• _What you need to do_: Both the line below containing "Associations" and the line containing "Определяйте, как влияет", along with every line between them, should be repeated exactly; no other line belongs in the answer.

** Materials provided follows **

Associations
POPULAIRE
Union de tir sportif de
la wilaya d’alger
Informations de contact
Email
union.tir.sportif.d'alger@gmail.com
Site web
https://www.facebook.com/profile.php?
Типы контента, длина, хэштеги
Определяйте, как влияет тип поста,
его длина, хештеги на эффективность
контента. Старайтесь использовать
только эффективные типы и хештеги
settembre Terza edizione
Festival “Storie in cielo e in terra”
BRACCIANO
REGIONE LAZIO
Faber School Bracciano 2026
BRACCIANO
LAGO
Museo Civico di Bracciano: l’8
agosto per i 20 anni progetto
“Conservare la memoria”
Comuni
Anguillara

** End of Materials provided **
** Materials provided follows **

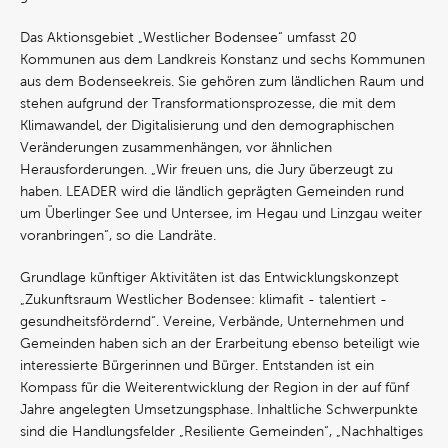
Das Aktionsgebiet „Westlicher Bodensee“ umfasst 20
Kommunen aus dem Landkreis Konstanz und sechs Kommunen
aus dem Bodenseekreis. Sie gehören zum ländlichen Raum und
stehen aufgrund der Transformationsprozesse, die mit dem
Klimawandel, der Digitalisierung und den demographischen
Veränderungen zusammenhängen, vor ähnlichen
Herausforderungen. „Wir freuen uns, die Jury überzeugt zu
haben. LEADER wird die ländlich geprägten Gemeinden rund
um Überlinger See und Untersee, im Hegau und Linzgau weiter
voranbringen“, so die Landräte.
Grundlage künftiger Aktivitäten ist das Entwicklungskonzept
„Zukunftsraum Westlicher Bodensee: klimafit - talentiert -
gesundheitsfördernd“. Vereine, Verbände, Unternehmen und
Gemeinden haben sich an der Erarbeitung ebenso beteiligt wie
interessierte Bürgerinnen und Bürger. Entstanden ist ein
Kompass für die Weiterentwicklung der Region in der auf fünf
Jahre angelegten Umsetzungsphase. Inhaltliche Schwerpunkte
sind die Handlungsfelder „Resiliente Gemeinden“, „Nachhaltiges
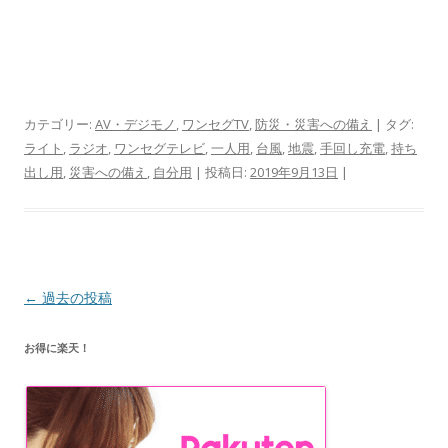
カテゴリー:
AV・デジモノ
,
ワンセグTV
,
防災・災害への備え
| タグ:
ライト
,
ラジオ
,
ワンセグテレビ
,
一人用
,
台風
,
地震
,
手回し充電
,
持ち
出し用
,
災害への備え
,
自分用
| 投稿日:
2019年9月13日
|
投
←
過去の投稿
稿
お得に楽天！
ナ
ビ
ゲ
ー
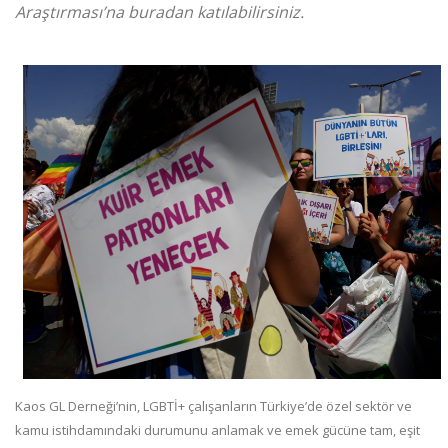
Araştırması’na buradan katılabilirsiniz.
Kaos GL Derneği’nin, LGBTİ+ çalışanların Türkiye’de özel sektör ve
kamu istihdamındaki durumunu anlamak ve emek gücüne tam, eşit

** End of Materials provided **
** Materials provided follows **

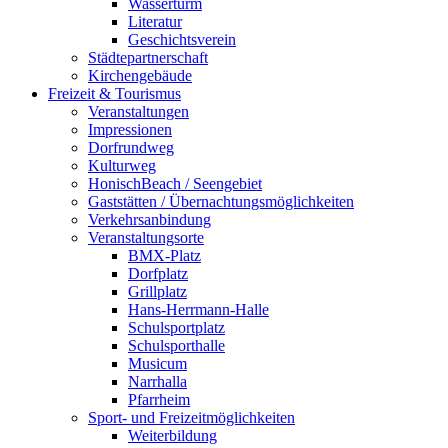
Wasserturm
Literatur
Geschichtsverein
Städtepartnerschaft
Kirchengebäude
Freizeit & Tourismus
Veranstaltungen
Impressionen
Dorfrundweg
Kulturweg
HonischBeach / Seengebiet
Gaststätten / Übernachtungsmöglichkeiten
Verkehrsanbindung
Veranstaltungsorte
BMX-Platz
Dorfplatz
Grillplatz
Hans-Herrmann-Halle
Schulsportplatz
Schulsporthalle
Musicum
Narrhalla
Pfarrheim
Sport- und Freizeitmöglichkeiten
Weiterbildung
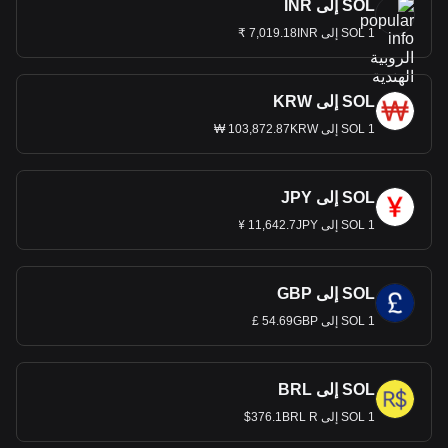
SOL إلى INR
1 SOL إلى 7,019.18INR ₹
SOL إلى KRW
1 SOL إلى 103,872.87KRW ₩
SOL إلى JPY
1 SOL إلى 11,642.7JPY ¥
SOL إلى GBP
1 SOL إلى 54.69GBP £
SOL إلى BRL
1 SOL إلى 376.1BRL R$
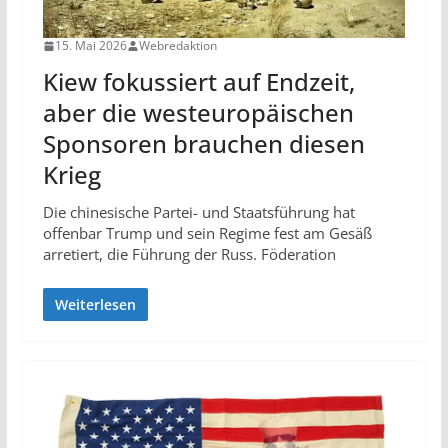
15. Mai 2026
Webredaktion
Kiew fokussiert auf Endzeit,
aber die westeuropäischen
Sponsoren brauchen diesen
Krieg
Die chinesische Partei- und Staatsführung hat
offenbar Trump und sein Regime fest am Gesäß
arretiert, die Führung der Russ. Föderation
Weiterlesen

** End of Materials provided **

• _Task output_:
Associations
POPULAIRE
Union de tir sportif de
la wilaya d’alger
Informations de contact
Email
union.tir.sportif.d'alger@gmail.com
Site web
https://www.facebook.com/profile.php?
Типы контента, длина, хэштеги
Определяйте, как влияет тип поста,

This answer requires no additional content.